Excerpts from a dataset:
☆ ☆ ☆ ☆ ☆

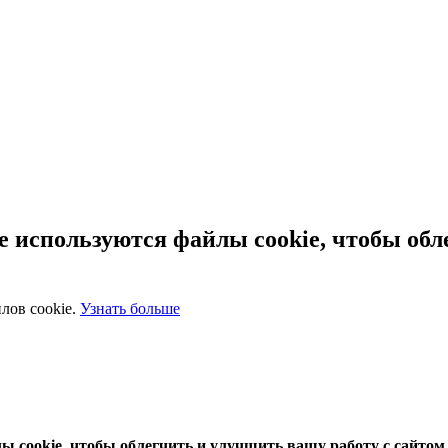
 используются файлы cookie, чтобы обл
лов cookie.
Узнать больше
 cookie, чтобы облегчить и улучшить вашу работу с сайтом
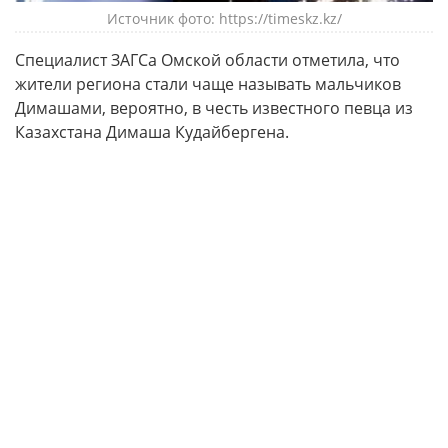
Источник фото: https://timeskz.kz/
Специалист ЗАГСа Омской области отметила, что
жители региона стали чаще называть мальчиков
Димашами, вероятно, в честь известного певца из
Казахстана Димаша Кудайбергена.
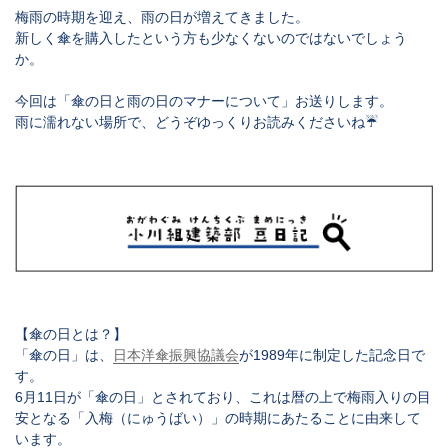
梅雨の時期を迎え、雨の日が増えてきました。
新しく傘を購入したという方も少なくないのではないでしょう
か。
今回は「傘の日と雨の日のマナーについて」お送りします。
雨に濡れない場所で、どうぞゆっくりお読みくださいね☔
【傘の日とは？】
「傘の日」は、
日本洋傘振興協議会
が1989年に制定した記念日で
す。
6月11日が「傘の日」とされており、これは暦の上で梅雨入りの目
安となる「
入梅（にゅうばい）
」の時期にあたることに由来して
います。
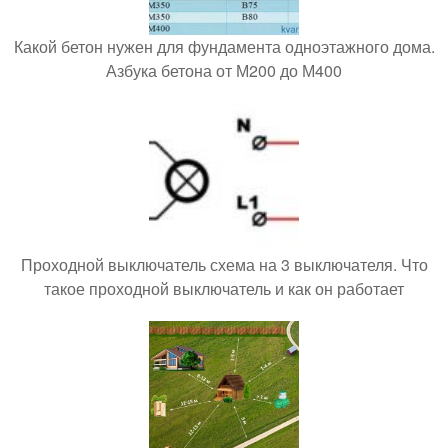
Какой бетон нужен для фундамента одноэтажного дома.
Азбука бетона от М200 до М400
Проходной выключатель схема на 3 выключателя. Что
такое проходной выключатель и как он работает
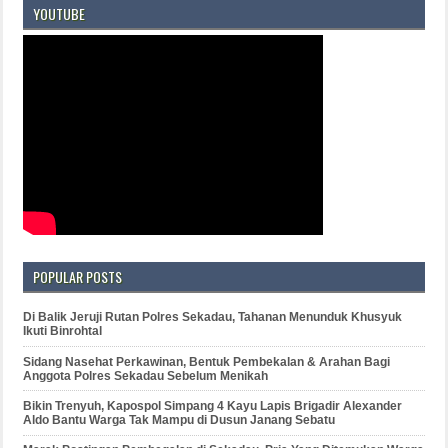
YOUTUBE
POPULAR POSTS
Di Balik Jeruji Rutan Polres Sekadau, Tahanan Menunduk Khusyuk
Ikuti Binrohtal
Sidang Nasehat Perkawinan, Bentuk Pembekalan & Arahan Bagi
Anggota Polres Sekadau Sebelum Menikah
Bikin Trenyuh, Kapospol Simpang 4 Kayu Lapis Brigadir Alexander
Aldo Bantu Warga Tak Mampu di Dusun Janang Sebatu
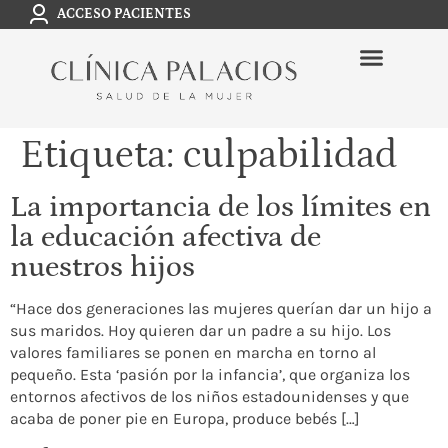
ACCESO PACIENTES
Etiqueta:
culpabilidad
La importancia de los límites en
la educación afectiva de
nuestros hijos
“Hace dos generaciones las mujeres querían dar un hijo a
sus maridos. Hoy quieren dar un padre a su hijo. Los
valores familiares se ponen en marcha en torno al
pequeño. Esta ‘pasión por la infancia’, que organiza los
entornos afectivos de los niños estadounidenses y que
acaba de poner pie en Europa, produce bebés […]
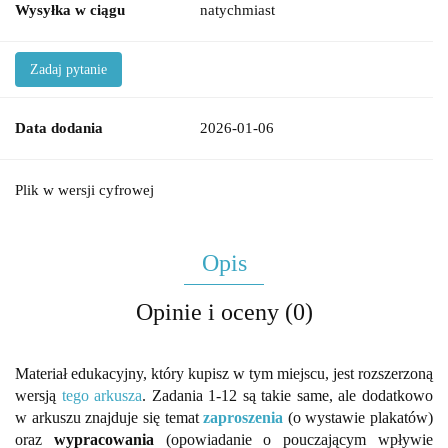
Wysyłka w ciągu
natychmiast
Zadaj pytanie
Data dodania
2026-01-06
Plik w wersji cyfrowej
Opis
Opinie i oceny (0)
Materiał edukacyjny, który kupisz w tym miejscu, jest rozszerzoną
wersją
tego arkusza
. Zadania 1-12 są takie same, ale dodatkowo
w arkuszu znajduje się temat
zaproszenia
(o wystawie plakatów)
oraz
wypracowania
(opowiadanie o pouczającym wpływie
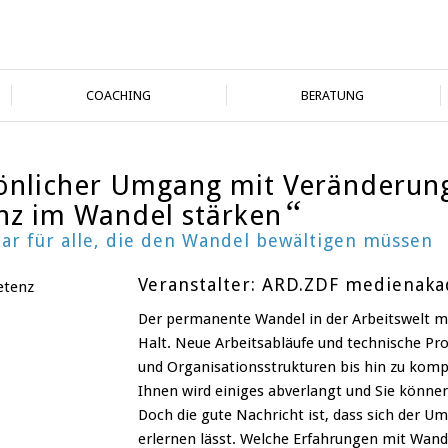
COACHING
BERATUNG
önlicher Umgang mit Veränderun
“
nz im Wandel stärken
ar für alle, die den Wandel bewältigen müssen
Veranstalter: ARD.ZDF medienak
Der permanente Wandel in der Arbeitswelt m
Halt. Neue Arbeitsabläufe und technische 
und Organisationsstrukturen bis hin zu komp
Ihnen wird einiges abverlangt und Sie können
Doch die gute Nachricht ist, dass sich der 
erlernen lässt. Welche Erfahrungen mit Wan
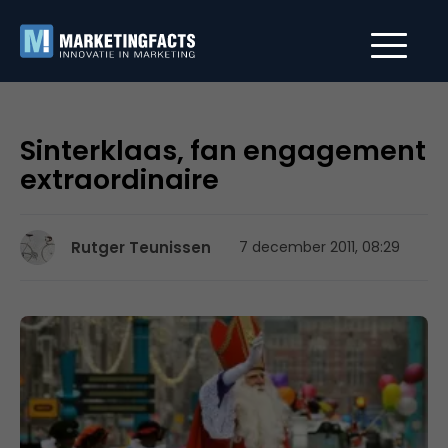
Sinterklaas, fan engagement
extraordinaire
Rutger Teunissen
7 december 2011, 08:29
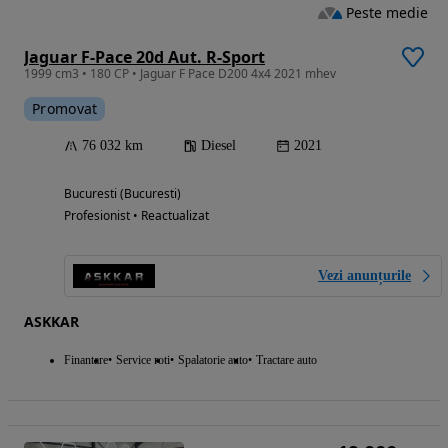
Peste medie
Jaguar F-Pace 20d Aut. R-Sport
1999 cm3 • 180 CP • Jaguar F Pace D200 4x4 2021 mhev
Promovat
76 032 km
Diesel
2021
Bucuresti (Bucuresti)
Profesionist • Reactualizat
Vezi anunțurile
ASKKAR
Finantare
Service roti
Spalatorie auto
Tractare auto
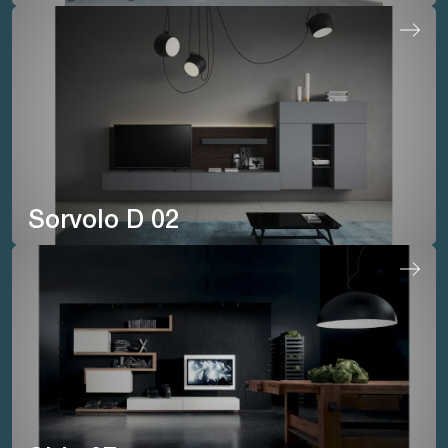
Sorvolo D 02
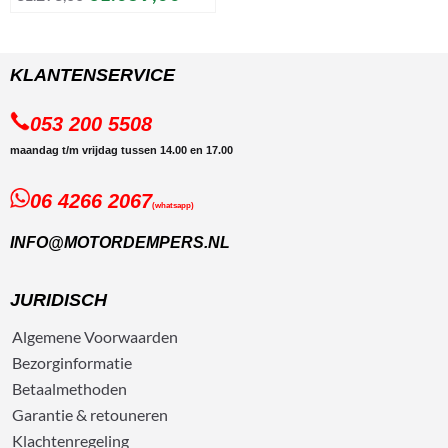
KLANTENSERVICE
053 200 5508
maandag t/m vrijdag tussen 14.00 en 17.00
06 4266 2067
(whatsapp)
INFO@MOTORDEMPERS.NL
JURIDISCH
Algemene
Voorwaarden
Bezorg
informatie
Betaalmethoden
Garantie & retouneren
Klachtenregeling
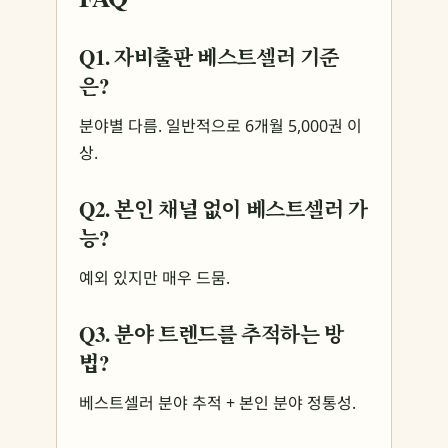
Q1. 자비출판 베스트셀러 기준
은?
분야별 다름. 일반적으로 6개월 5,000권 이
상.
Q2. 본인 채널 없이 베스트셀러 가
능?
예외 있지만 매우 드뭄.
Q3. 분야 트렌드를 추적하는 방
법?
베스트셀러 분야 추적 + 본인 분야 정통성.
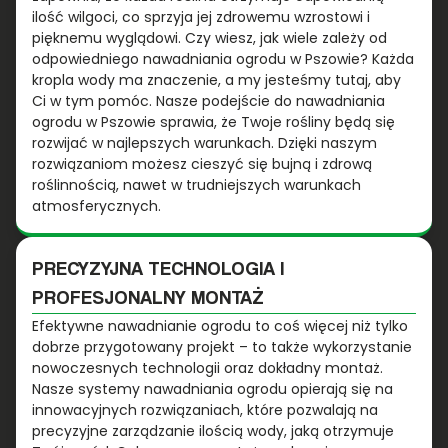
ilość wilgoci, co sprzyja jej zdrowemu wzrostowi i
pięknemu wyglądowi. Czy wiesz, jak wiele zależy od
odpowiedniego nawadniania ogrodu w Pszowie? Każda
kropla wody ma znaczenie, a my jesteśmy tutaj, aby
Ci w tym pomóc. Nasze podejście do nawadniania
ogrodu w Pszowie sprawia, że Twoje rośliny będą się
rozwijać w najlepszych warunkach. Dzięki naszym
rozwiązaniom możesz cieszyć się bujną i zdrową
roślinnością, nawet w trudniejszych warunkach
atmosferycznych.
PRECYZYJNA TECHNOLOGIA I
PROFESJONALNY MONTAŻ
Efektywne nawadnianie ogrodu to coś więcej niż tylko
dobrze przygotowany projekt – to także wykorzystanie
nowoczesnych technologii oraz dokładny montaż.
Nasze systemy nawadniania ogrodu opierają się na
innowacyjnych rozwiązaniach, które pozwalają na
precyzyjne zarządzanie ilością wody, jaką otrzymuje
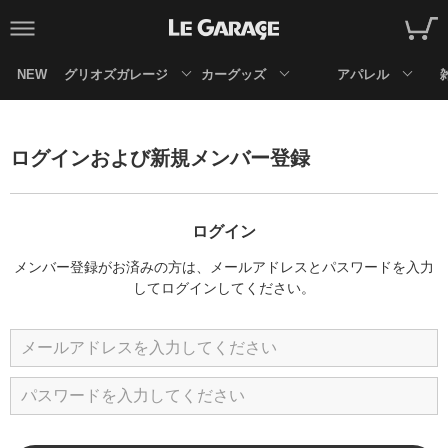
NEW
グリオズガレージ
カーグッズ
アパレル
ログインおよび新規メンバー登録
ログイン
メンバー登録がお済みの方は、メールアドレスとパスワードを入力
してログインしてください。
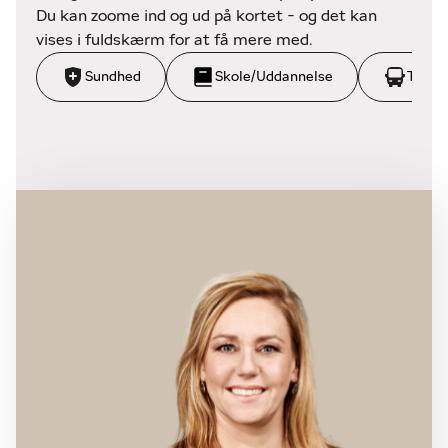
Du kan zoome ind og ud på kortet - og det kan
vises i fuldskærm for at få mere med.
Sundhed
Skole/Uddannelse
Trans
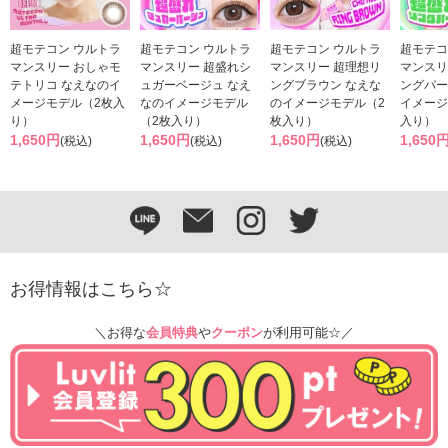
超モテコン ウルトラ
超モテコン ウルトラ
超モテコン ウルトラ
超モテコ
マンスリー おしゃモ
マンスリー 超盛れシ
マンスリー 超理想リ
マンスリ
テトリコ なえなのイ
ュガーベージュ なえ
ングブラウン なえな
ングパー
メージモデル（2枚入
なのイメージモデル
のイメージモデル（2
イメージ
り）
（2枚入り）
枚入り）
入り）
1,650円
1,650円
1,650円
1,650
(税込)
(税込)
(税込)
お得情報はこちら☆
＼お得な
会員特典
や
クーポン
が利用可能☆／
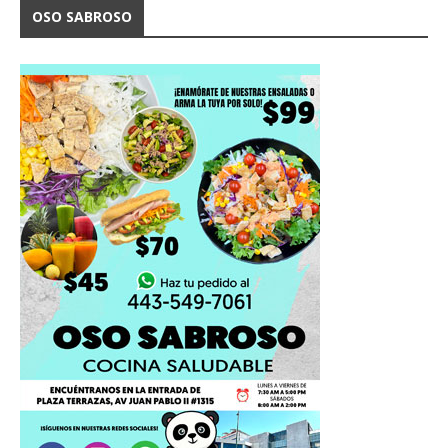
OSO SABROSO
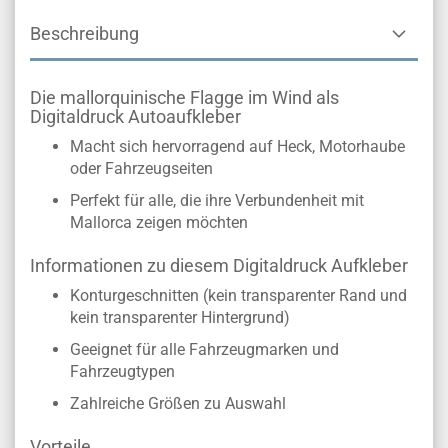
Beschreibung
Die mallorquinische Flagge im Wind als
Digitaldruck Autoaufkleber
Macht sich hervorragend auf Heck, Motorhaube
oder Fahrzeugseiten
Perfekt für alle, die ihre Verbundenheit mit
Mallorca zeigen möchten
Informationen zu diesem Digitaldruck Aufkleber
Konturgeschnitten (kein transparenter Rand und
kein transparenter Hintergrund)
Geeignet für alle Fahrzeugmarken und
Fahrzeugtypen
Zahlreiche Größen zu Auswahl
Vorteile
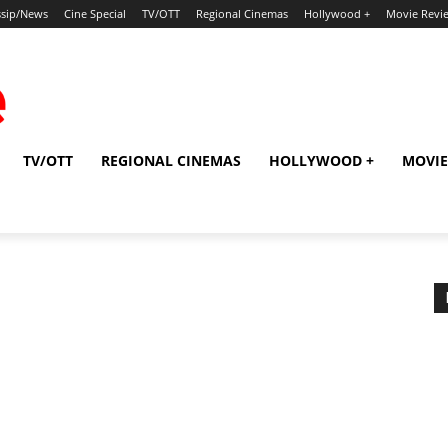
sip/News
Cine Special
TV/OTT
Regional Cinemas
Hollywood +
Movie Revi
TV/OTT
REGIONAL CINEMAS
HOLLYWOOD +
MOVIE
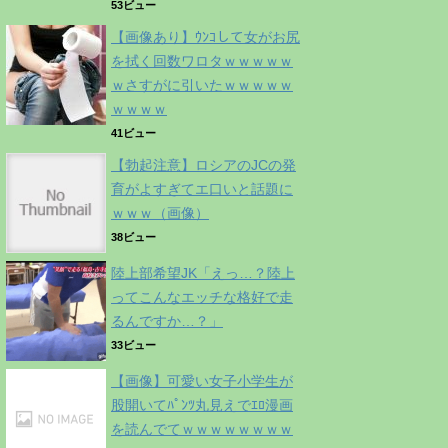
53ビュー
【画像あり】ｳﾝｺして女がお尻
を拭く回数ワロタｗｗｗｗｗ
ｗさすがに引いたｗｗｗｗｗ
ｗｗｗｗ
41ビュー
【勃起注意】ロシアのJCの発
育がよすぎてエ口いと話題に
ｗｗｗ（画像）
38ビュー
陸上部希望JK「えっ…？陸上
ってこんなエッチな格好で走
るんですか…？」
33ビュー
【画像】可愛い女子小学生が
股開いてﾊﾟﾝﾂ丸見えでｴﾛ漫画
を読んでてｗｗｗｗｗｗｗｗ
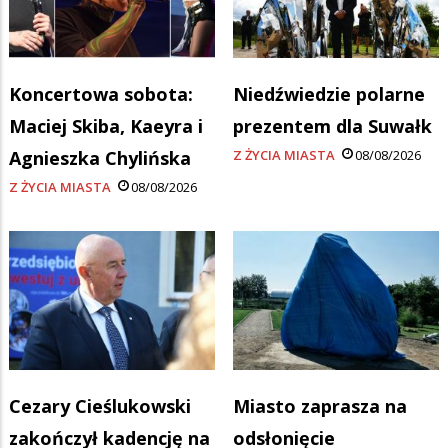
Koncertowa sobota:
Niedźwiedzie polarne
Maciej Skiba, Kaeyra i
prezentem dla Suwałk
Agnieszka Chylińska
Z ŻYCIA MIASTA
08/08/2026
Z ŻYCIA MIASTA
08/08/2026
Cezary Cieślukowski
Miasto zaprasza na
zakończył kadencję na
odsłonięcie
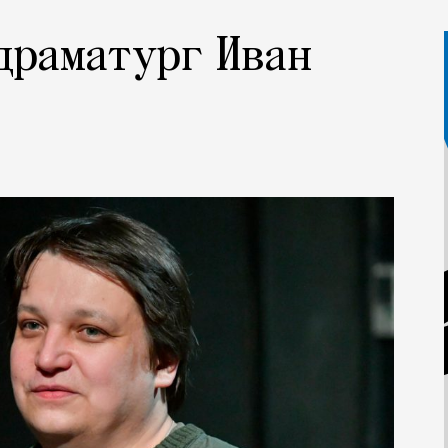
 драматург Иван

☆ ☆ ☆ ☆ ☆

◆ Work instructions ◆
Look through the data above for the word "Wandel". Report each line where it occurs.

◆ Exercise answer ◆
nz im Wandel stärken
ar für alle, die den Wandel bewältigen müssen
Der permanente Wandel in der Arbeitswelt m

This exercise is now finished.